Ticino, 18 marzo 2021

Viene in Ticino, dopo 3 anni di lavoro sarà mantenuta a vita

Il Tribunale amministrativo federale (TAF) ha accolto il ricorso presentato da SOS Ticino per conto di una cittadina croata cui la Segreteria di Stato per la migrazione (SEM) si era rifiutata di rinnovare il permesso di soggiorno.

La donna – una 51enne nubile e senza figli, al beneficio di una rendita di invalidità e di prestazioni assistenziali integrative – potrà quindi continuare a vivere in Ticino.

Dalla sentenza pubblicata oggi si evince che la cittadina croata è arrivata una prima volta in Ticino nel 2001 per partecipare a un corso di italiano presso una scuola di lingue. Tra il 2004 e il 2008 ha frequentato la facoltà di scienze della comunicazione all’Università della svizzera italiana (USI), svolgendo in parte anche un lavoro accessorio a tempo parziale. In entrambi i casi ha ricevuto dei permessi di dimora temporanei “L”.

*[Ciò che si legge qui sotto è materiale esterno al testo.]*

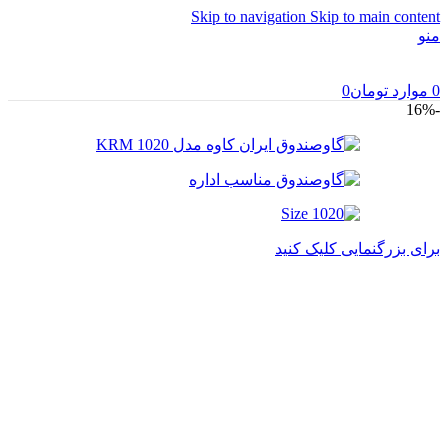
Skip to navigation
Skip to main content
منو
0
موارد
تومان
0
-16%
برای بزرگنمایی کلیک کنید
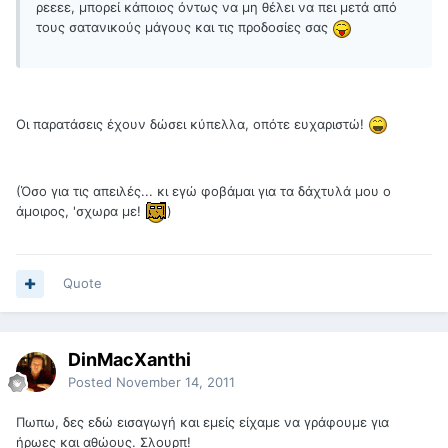
ρεεεε, μπορεί κάποιος όντως να μη θέλει να πει μετά από
τους σατανικούς μάγους και τις προδοσίες σας
Οι παρατάσεις έχουν δώσει κύπελλα, οπότε ευχαριστώ!
(Όσο για τις απειλές... κι εγώ φοβάμαι για τα δάχτυλά μου ο
άμοιρος, 'σχωρα με!
)
Quote
DinMacXanthi
Posted
November 14, 2011
Πωπω, δες εδώ εισαγωγή και εμείς είχαμε να γράφουμε για
ήρωες και αθώους. Σλουρπ!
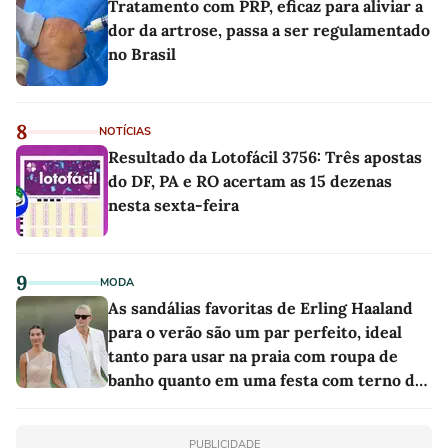
Tratamento com PRP, eficaz para aliviar a
dor da artrose, passa a ser regulamentado
no Brasil
8
NOTÍCIAS
Resultado da Lotofácil 3756: Três apostas
do DF, PA e RO acertam as 15 dezenas
nesta sexta-feira
9
MODA
As sandálias favoritas de Erling Haaland
para o verão são um par perfeito, ideal
tanto para usar na praia com roupa de
banho quanto em uma festa com terno de
linho
PUBLICIDADE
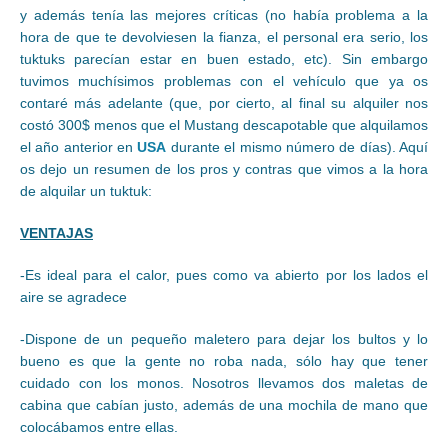
y además tenía las mejores críticas (no había problema a la
hora de que te devolviesen la fianza, el personal era serio, los
tuktuks parecían estar en buen estado, etc). Sin embargo
tuvimos muchísimos problemas con el vehículo que ya os
contaré más adelante (que, por cierto, al final su alquiler nos
costó 300$ menos que el Mustang descapotable que alquilamos
el año anterior en
USA
durante el mismo número de días). Aquí
os dejo un resumen de los pros y contras que vimos a la hora
de alquilar un tuktuk:
VENTAJAS
-Es ideal para el calor, pues como va abierto por los lados el
aire se agradece
-Dispone de un pequeño maletero para dejar los bultos y lo
bueno es que la gente no roba nada, sólo hay que tener
cuidado con los monos. Nosotros llevamos dos maletas de
cabina que cabían justo, además de una mochila de mano que
colocábamos entre ellas.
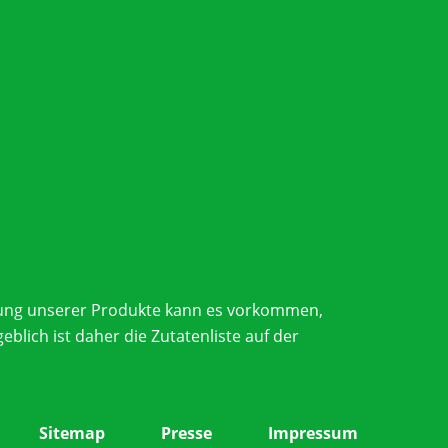
serung unserer Produkte kann es vorkommen,
lich ist daher die Zutatenliste auf der
Sitemap
Presse
Impressum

Nell’ottobre 2009 la donna è nuovamente tornata in Ticino, questa volta per esercitare un’attività lucrativa. Aveva infatti trovato lavoro come responsabile delle relazioni con i paesi balcanici per un’impresa attiva nel settore energetico ed aveva quindi ottenuto un permesso B.

Nell’ottobre 2010 è stata ricoverata una prima volta presso la Clinica psichiatrica cantonale.
Infine nel 2012 ha completamente smesso di lavorare e ha chiesto una rendita di invalidità, sostenendo di essere affetta da una malattia psichica. Poco dopo ha iniziato a percepire prestazioni di aiuto sociale.

Trascorsi un po’ di mesi, la Sezione della popolazione l’ha avvertita del rischio di una revoca del suo permesso B nel caso avesse continuato a dipendere dall’assistenza pubblica.
Visto che la situazione della donna non era cambiata, nell’ottobre
2014 la Sezione della popolazione si è quindi rifiutata di rinnovarle il permesso B e le ha fissato un termine per lasciare la Svizzera.

La donna ha ricorso contro la decisione della Sezione della popolazione. Ma prima che il ricorso venisse evaso, nell’aprile 2015 le è stata riconosciuta una rendita intera di invalidità.
Il ricorso contro la revoca del permesso è poi stato respinto, nel novembre 2015, dal Consiglio di Stato. Ma lei ha ricorso al TRAM, che nel febbraio 2018 le ha dato ragione, in considerazione del fatto che nel frattempo era entrato in vigore il protocollo relativo all’estensione alla Croazia degli accordi di libera circolazione tra Svizzera e Unione europea.

Ma nel 2019 è intervenuta la SEM, informando la donna di non essere intenzionata a rinnovarle il permesso visto che “non ha mai esercitato in Svizzera un’attività lavorativa nell’ambito dell’Accordo di libera circolazione, di modo che non può avvalersi del diritto di rimanere”. La SEM faceva inoltre notare che siccome la donna percepiva prestazioni complementari non adempiva le condizioni per soggiornare in Svizzera quale persona che svolge un’attività economica.

Dopo la comunicazione della SEM, la donna è stata ricoverata alla Clinica psichiatrica cantonale per quasi cinque mesi. Nonostante ciò, la SEM ha sostenuto di non vedere motivi validi per rivedere la sua decisione. Al limite avrebbe potuto concederle un termine di partenza più lungo.

Ma i giudici del TAF hanno invece ritenuto che la decisione della SEM fosse in violazione dell’Accordo di libera circolazione. Essi hanno quindi accolto il ricorso presentato da SOS Ticino, imponendo il rinnovo del permesso di dimora della cittadina croata.